__To do__
Begin with the line below holding "86-0755-29820527-888" and go on through the line holding "Онлайн - конструктор", duplicating each line exactly and leaving out pictures.

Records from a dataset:
*****
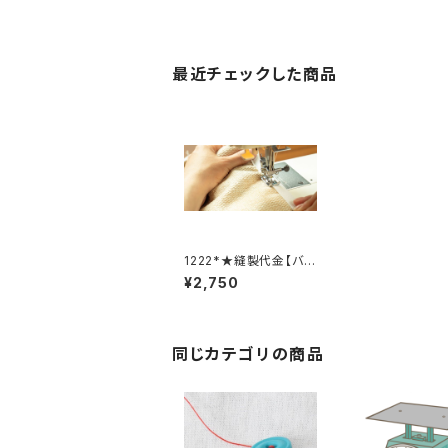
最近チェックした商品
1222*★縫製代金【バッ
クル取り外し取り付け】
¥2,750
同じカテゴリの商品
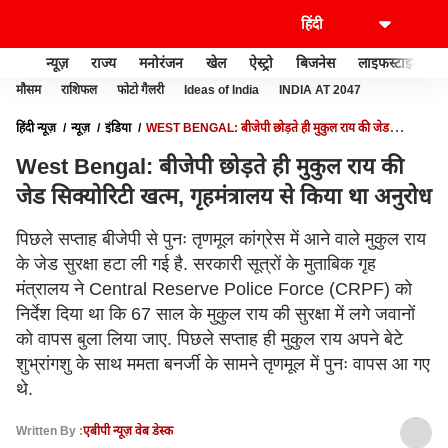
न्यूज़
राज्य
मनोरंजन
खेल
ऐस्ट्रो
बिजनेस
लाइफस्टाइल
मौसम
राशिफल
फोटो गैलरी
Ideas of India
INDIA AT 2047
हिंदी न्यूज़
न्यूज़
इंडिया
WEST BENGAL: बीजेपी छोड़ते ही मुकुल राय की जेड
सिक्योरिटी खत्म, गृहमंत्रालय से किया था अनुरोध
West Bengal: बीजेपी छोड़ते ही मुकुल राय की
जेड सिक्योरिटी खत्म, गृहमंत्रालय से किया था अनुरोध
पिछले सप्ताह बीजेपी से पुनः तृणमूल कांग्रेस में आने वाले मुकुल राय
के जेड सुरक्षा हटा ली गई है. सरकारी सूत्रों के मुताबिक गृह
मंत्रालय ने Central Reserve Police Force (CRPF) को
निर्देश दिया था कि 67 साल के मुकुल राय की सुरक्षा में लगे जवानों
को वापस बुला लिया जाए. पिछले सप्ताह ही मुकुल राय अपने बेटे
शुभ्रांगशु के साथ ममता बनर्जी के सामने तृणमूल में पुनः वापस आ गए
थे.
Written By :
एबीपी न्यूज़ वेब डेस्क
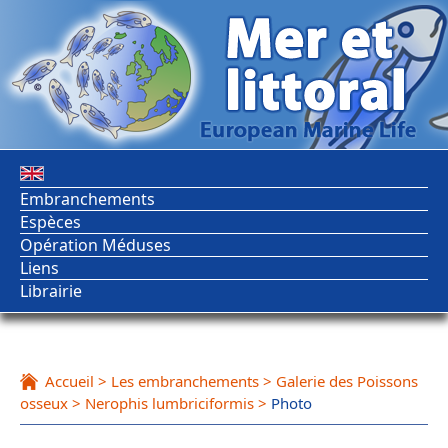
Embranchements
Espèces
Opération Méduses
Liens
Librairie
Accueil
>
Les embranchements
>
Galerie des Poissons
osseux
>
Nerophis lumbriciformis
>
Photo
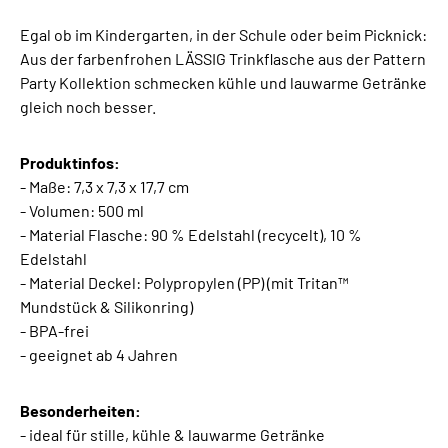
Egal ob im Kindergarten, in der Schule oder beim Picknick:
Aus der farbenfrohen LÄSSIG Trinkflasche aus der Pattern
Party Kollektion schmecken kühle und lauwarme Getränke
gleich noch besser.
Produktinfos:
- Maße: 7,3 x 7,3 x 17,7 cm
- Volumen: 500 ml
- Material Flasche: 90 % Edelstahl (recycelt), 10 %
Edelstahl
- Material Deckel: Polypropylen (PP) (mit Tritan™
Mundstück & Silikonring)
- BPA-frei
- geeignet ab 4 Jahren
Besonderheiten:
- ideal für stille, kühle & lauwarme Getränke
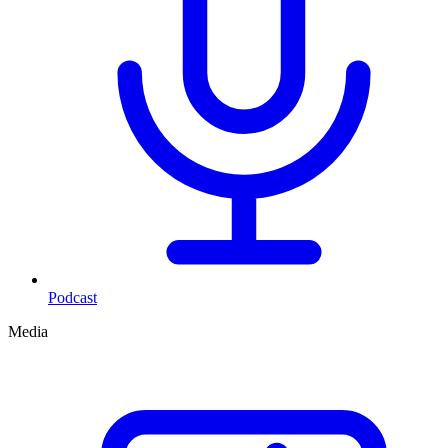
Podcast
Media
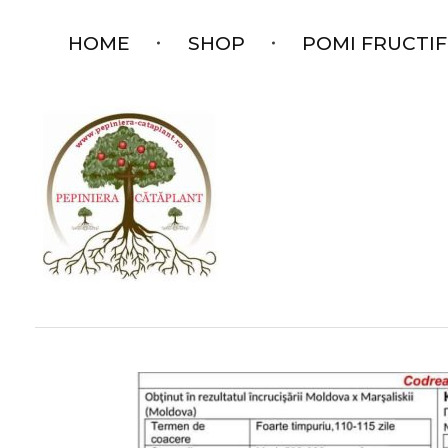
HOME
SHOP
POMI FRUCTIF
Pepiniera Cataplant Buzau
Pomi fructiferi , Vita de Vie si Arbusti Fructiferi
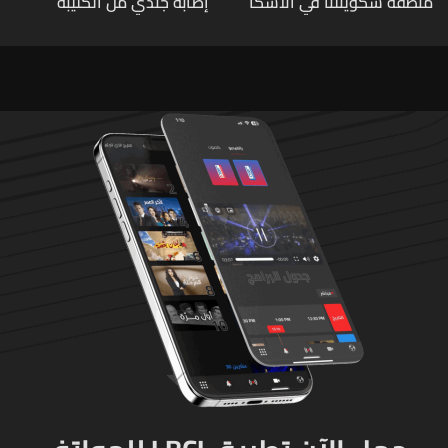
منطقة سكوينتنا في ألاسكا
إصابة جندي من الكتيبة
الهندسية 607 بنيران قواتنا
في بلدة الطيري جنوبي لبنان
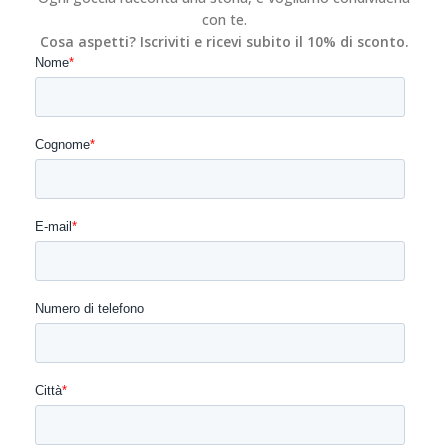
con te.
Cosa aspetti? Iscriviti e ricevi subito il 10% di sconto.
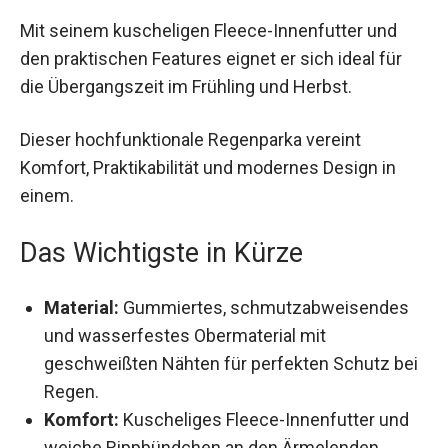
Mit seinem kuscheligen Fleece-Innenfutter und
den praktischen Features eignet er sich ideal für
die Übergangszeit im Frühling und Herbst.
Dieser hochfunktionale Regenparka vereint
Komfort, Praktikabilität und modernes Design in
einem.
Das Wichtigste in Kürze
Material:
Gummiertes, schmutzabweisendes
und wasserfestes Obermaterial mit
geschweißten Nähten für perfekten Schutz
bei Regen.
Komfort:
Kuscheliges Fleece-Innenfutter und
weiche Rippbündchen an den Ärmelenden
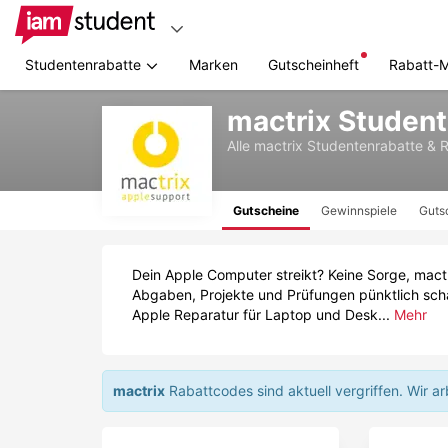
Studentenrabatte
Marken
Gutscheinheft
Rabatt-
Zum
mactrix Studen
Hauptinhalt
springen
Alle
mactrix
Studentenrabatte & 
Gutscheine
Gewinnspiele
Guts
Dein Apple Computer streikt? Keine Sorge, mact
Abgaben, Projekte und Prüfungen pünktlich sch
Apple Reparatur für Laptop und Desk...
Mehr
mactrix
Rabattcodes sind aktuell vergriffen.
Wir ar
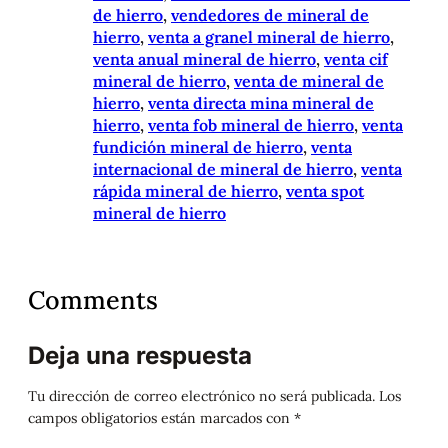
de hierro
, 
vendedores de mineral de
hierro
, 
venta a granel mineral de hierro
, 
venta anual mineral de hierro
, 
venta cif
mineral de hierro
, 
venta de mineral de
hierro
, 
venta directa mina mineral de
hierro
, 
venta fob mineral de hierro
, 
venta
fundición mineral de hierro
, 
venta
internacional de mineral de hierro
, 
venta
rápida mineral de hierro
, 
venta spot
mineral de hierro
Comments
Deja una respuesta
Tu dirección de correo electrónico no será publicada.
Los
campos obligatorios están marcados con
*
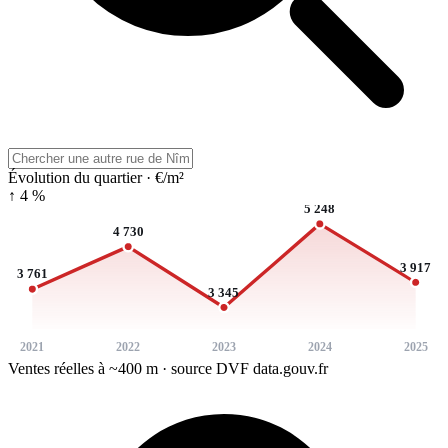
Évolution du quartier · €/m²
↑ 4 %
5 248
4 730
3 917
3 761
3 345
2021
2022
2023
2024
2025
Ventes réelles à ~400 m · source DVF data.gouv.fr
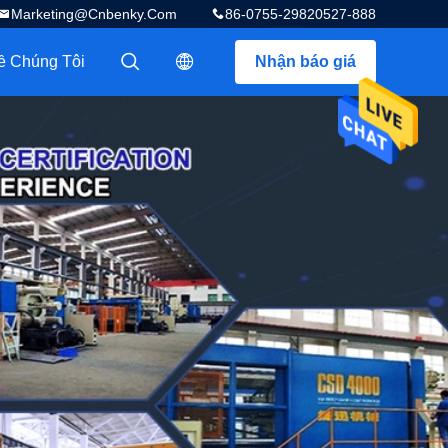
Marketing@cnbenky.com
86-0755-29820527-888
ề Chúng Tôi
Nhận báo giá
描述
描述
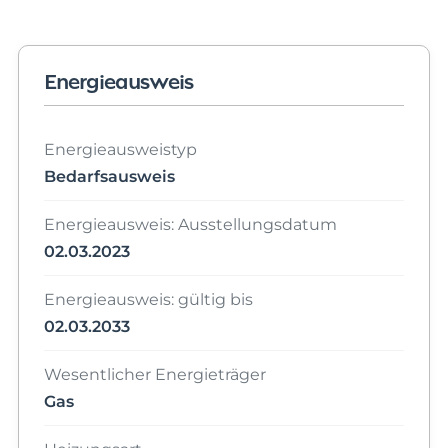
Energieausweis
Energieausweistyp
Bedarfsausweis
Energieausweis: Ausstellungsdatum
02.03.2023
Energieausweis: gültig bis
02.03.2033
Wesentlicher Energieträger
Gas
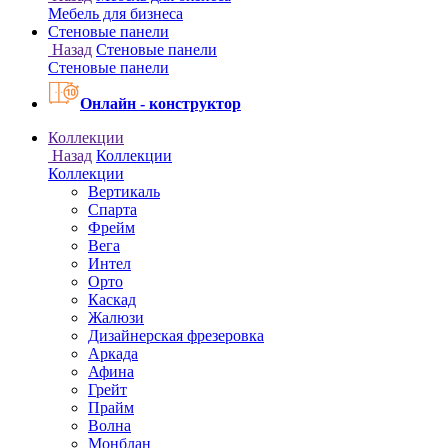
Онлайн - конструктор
*****
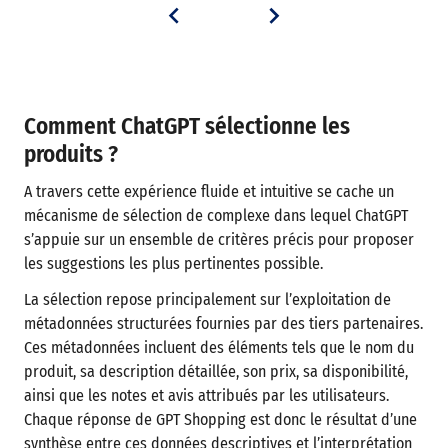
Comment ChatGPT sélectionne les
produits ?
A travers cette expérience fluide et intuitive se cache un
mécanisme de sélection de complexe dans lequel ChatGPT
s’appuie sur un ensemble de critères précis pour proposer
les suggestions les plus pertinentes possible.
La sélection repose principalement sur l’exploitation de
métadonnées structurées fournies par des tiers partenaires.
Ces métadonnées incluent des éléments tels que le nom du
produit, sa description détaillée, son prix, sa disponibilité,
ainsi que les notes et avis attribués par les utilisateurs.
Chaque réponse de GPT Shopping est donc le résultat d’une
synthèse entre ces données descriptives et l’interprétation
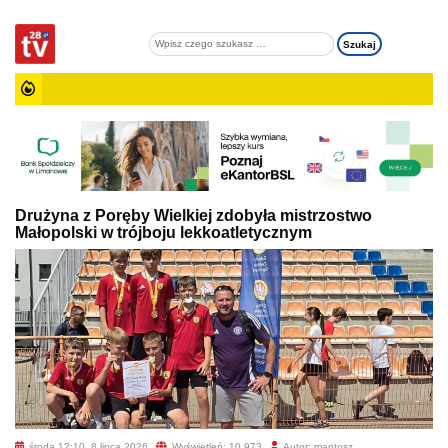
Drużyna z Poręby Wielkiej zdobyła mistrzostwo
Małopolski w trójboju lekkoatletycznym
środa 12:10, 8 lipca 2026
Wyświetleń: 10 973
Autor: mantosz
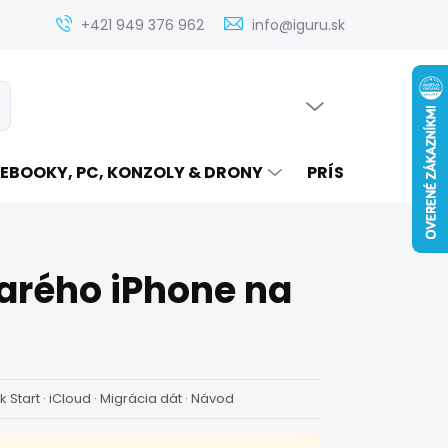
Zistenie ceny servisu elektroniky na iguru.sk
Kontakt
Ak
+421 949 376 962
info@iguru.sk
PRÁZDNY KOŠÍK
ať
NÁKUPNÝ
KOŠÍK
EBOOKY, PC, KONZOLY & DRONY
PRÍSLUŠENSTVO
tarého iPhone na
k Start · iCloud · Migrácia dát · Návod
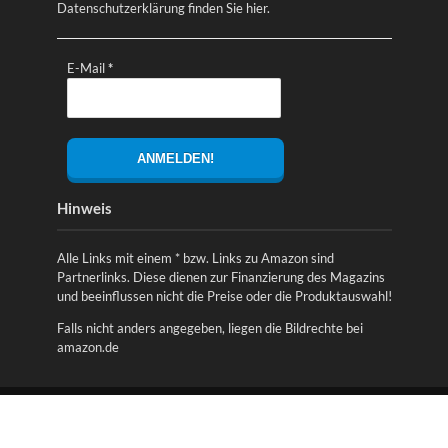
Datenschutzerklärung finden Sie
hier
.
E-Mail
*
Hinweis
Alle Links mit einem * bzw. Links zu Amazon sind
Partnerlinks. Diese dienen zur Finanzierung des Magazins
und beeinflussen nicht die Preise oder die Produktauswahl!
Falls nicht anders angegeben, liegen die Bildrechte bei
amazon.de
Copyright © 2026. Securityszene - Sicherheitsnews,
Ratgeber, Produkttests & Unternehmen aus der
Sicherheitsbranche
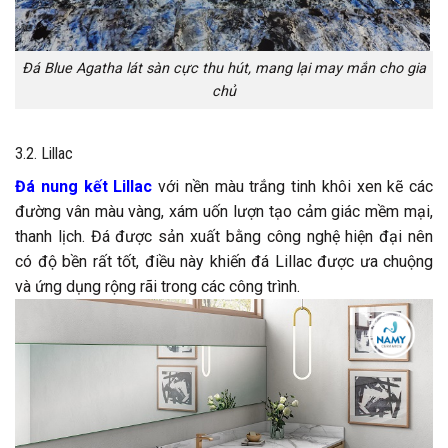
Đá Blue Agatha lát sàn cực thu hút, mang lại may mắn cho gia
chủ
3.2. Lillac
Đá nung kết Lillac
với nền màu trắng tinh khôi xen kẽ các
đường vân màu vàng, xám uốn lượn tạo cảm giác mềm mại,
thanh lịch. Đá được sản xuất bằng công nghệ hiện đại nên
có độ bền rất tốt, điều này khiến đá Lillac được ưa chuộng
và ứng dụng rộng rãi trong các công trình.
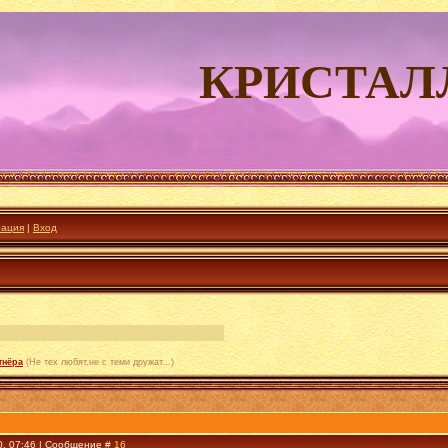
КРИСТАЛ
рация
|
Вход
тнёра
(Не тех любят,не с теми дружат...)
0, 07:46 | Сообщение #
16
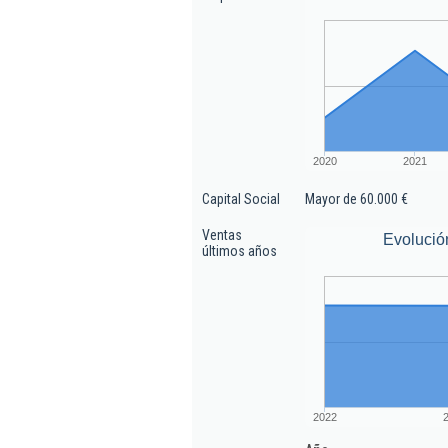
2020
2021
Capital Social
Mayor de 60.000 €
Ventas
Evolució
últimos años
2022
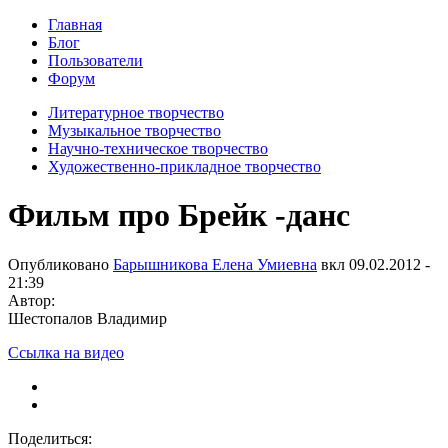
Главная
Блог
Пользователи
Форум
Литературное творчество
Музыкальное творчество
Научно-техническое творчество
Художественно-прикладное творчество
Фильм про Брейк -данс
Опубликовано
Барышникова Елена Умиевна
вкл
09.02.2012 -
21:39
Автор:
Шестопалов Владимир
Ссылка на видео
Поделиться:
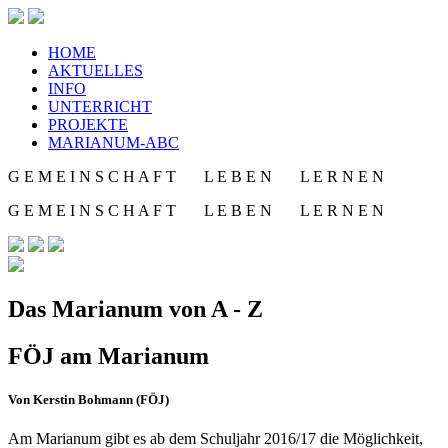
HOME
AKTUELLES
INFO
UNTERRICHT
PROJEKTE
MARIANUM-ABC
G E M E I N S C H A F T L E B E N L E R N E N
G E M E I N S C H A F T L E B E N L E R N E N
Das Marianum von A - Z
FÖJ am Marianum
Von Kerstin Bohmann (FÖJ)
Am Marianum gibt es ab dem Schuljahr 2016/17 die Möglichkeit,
*****
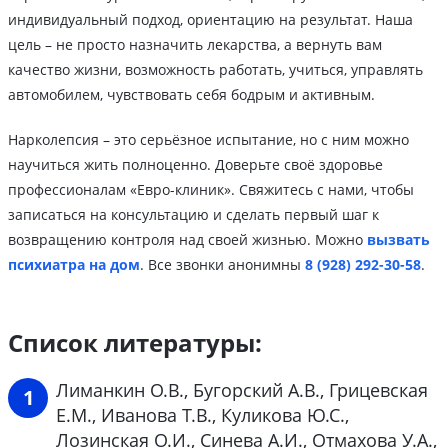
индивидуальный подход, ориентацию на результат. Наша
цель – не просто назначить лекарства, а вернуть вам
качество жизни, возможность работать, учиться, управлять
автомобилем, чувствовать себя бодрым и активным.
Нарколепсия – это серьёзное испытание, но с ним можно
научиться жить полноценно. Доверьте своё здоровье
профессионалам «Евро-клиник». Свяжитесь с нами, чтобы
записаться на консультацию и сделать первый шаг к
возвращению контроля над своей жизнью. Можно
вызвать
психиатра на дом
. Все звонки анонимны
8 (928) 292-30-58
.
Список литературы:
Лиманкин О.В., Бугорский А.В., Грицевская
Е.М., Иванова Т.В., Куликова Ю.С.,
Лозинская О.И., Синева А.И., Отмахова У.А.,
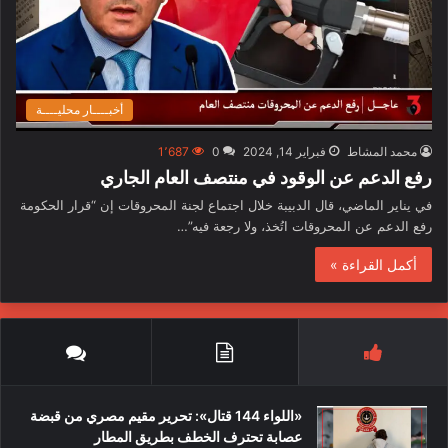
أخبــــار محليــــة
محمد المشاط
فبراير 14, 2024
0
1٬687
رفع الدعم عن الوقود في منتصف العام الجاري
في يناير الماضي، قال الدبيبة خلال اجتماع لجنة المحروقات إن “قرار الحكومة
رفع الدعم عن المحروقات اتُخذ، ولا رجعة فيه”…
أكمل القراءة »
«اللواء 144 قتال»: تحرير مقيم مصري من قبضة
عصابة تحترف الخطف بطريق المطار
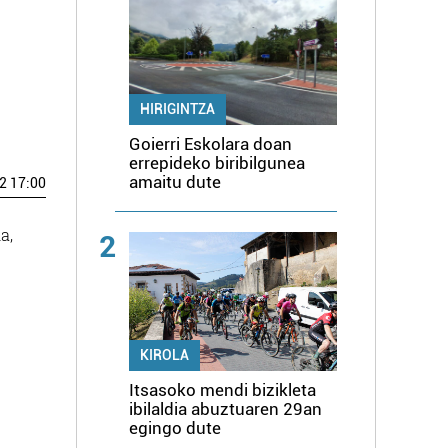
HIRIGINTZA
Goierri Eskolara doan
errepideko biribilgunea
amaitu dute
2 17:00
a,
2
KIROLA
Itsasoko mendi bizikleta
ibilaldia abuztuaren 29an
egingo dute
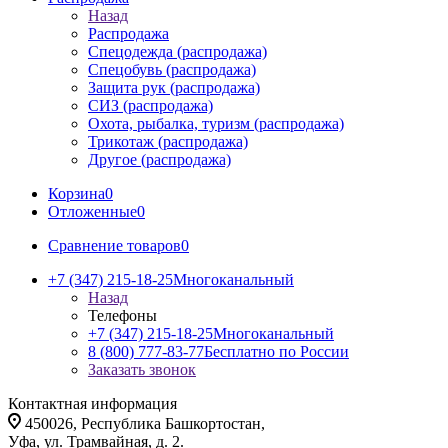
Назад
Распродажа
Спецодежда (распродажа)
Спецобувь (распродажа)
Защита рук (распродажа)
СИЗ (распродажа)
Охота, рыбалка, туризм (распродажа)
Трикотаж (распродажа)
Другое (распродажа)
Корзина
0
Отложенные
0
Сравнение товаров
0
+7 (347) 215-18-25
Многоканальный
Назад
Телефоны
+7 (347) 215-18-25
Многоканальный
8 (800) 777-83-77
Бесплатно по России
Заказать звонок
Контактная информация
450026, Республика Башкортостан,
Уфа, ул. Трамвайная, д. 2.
*****
__Solution to this task__
86-0755-29820527-888
ề Chúng Tôi
Nhận báo giá
描述
描述
Energieausweis
Energieausweistyp
Bedarfsausweis
Energieausweis: Ausstellungsdatum
02.03.2023
Energieausweis: gültig bis
02.03.2033
Wesentlicher Energieträger
Gas
Онлайн - конструктор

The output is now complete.